Safety nets help prevent imminent or actual hazardous situations from developing into major incidents or even accidents. Safety nets, for airborne phases of flight and for preventing collision between aircraft and collision with terrain or obstacles, are either ground-based or airborne:

  • Ground-based safety nets are an integral part of the ATM system. Using primarily ATS surveillance data, they provide warning times of up to two minutes. Upon receiving an alert, air traffic controllers are expected to immediately assess the situation and take appropriate action.
  • Airborne safety nets provide alerts and resolution advisories directly to the pilots. Warning times are generally shorter, up to 40 seconds.

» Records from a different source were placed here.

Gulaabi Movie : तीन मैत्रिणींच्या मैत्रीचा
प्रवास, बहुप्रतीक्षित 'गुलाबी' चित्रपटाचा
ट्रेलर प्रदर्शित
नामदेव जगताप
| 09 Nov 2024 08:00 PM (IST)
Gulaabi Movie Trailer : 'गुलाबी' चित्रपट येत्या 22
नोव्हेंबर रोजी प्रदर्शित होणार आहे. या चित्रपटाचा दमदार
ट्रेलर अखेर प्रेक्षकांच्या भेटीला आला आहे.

Pilots are expected to immediately take appropriate avoiding action.

Ground-based Safety Nets

The following safety nets are typically in operation in ATM automation systems:

  • Short Term Conflict Alert (STCA), which assists the controller in preventing collision between aircraft by generating, in a timely manner, an alert of a potential or actual infringement of separation minima.
  • Area Proximity Warning (APW), which warns the controller about unauthorised penetration of an airspace volume by generating, in a timely manner, an alert of a potential or actual infringement of the required spacing to that airspace volume.
  • Minimum Safe Altitude Warning (MSAW), which warns the controller about increased risk of controlled flight into terrain accidents by generating, in a timely manner, an alert of aircraft proximity to terrain or obstacles.
  • Approach Path Monitor (APM), which warns the controller about increased risk of controlled flight into terrain accidents by generating, in a timely manner, an alert of aircraft proximity to terrain or obstacles during final approach.

Airborne Safety Nets

Current Airborne Safety Nets include:

  • Ground Proximity Warning System (GPWS), which provides timely and distinctive warning to the flight crew of sink rate, ground proximity, altitude loss after take-off or go-around, incorrect landing configuration and downward glide slope deviation, and includes a predictive terrain hazard warning function. More advanced systems, introduced in 1996 are known as Enhanced Ground Proximity Warning Systems (EGPWS), although the FAA uses the broader term Terrain Avoidance and Warning System (TAWS).
  • Other safety nets available, which are not as yet mandated or universally fitted, include:
    • High Energy Approach Monitoring Systems which warn the pilots if the energy predicted at touch down exceeds a pre-determined safe level;
    • Runway Overrun Protection Systems (ROPS) which provide the pilots with a real-time constantly updated picture in the navigation display of where the aircraft will stop on the runway in wet or dry conditions; and
    • Systems which warn pilots of unusual attitudes, e.g. excessive bank or pitch angle. These may be combined with GPWS/TAWS systems.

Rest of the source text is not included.